- [What is needed] Which lines below contain "Account"? Pull them out.

Document structure recognition data:
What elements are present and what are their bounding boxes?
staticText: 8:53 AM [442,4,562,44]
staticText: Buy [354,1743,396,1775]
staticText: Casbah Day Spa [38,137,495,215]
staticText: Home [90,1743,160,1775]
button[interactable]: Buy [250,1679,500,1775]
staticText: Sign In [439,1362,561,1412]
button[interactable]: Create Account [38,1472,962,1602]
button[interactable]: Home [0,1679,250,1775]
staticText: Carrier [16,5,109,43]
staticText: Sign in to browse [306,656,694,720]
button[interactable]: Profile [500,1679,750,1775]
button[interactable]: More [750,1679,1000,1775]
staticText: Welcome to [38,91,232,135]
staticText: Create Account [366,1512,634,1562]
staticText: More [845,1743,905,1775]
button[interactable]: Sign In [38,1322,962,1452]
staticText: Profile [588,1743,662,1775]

- [Solution to this exercise]
button[interactable]: Create Account [38,1472,962,1602]
staticText: Create Account [366,1512,634,1562]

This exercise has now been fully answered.